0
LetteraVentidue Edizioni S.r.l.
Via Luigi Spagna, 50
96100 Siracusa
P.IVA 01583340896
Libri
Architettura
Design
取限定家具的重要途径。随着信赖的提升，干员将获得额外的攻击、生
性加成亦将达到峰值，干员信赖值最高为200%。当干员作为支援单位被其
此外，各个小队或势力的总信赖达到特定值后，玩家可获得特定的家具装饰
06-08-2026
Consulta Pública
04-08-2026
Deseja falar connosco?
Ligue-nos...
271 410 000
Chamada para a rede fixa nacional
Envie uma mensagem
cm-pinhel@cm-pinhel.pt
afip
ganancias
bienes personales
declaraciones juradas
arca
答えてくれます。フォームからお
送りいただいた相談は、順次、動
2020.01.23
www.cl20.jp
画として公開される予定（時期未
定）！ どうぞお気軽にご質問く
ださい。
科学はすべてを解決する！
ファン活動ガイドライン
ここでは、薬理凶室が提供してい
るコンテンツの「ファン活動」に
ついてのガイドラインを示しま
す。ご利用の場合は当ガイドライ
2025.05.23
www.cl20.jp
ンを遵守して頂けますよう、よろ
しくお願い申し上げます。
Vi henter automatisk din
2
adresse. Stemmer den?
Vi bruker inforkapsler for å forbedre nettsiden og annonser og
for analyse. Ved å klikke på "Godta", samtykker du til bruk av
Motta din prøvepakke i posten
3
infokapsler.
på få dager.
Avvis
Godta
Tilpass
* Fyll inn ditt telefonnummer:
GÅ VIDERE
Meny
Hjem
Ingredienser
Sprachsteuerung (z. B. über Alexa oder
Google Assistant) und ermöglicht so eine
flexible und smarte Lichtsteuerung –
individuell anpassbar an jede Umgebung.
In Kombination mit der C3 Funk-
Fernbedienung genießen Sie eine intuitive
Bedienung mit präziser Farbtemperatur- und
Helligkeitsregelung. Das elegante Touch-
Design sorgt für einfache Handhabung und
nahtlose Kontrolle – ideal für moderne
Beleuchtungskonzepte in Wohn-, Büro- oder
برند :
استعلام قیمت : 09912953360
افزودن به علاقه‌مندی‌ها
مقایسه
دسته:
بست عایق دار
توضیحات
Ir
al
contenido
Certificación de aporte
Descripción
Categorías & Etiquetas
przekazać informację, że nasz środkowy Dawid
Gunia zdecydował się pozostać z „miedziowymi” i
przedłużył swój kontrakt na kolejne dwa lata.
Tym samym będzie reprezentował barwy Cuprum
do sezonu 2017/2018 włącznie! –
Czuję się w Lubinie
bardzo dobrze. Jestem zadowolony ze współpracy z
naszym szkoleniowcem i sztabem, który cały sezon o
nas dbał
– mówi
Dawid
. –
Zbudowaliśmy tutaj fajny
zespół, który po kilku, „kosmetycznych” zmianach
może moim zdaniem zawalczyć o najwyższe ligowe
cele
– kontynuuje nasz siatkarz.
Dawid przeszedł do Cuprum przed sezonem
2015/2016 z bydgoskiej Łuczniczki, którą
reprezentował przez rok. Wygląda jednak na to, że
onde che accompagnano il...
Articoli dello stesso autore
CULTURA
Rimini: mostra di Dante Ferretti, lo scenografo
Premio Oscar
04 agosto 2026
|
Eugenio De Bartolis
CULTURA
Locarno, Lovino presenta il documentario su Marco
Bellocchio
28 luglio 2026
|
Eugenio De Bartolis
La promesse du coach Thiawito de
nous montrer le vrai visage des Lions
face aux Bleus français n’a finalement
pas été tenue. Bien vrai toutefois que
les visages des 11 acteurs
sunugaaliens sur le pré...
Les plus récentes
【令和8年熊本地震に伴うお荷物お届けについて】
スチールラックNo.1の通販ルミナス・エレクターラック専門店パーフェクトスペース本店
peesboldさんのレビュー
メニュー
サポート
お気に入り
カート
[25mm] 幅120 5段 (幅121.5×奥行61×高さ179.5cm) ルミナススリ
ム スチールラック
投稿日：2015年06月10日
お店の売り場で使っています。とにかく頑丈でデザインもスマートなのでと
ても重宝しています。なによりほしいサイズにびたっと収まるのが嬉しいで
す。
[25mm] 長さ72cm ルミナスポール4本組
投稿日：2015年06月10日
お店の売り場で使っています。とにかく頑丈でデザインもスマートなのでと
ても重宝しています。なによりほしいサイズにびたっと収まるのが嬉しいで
——————
Your answer should be one number: how many lines in the material hold the string "eine".

● **Answer box**: 2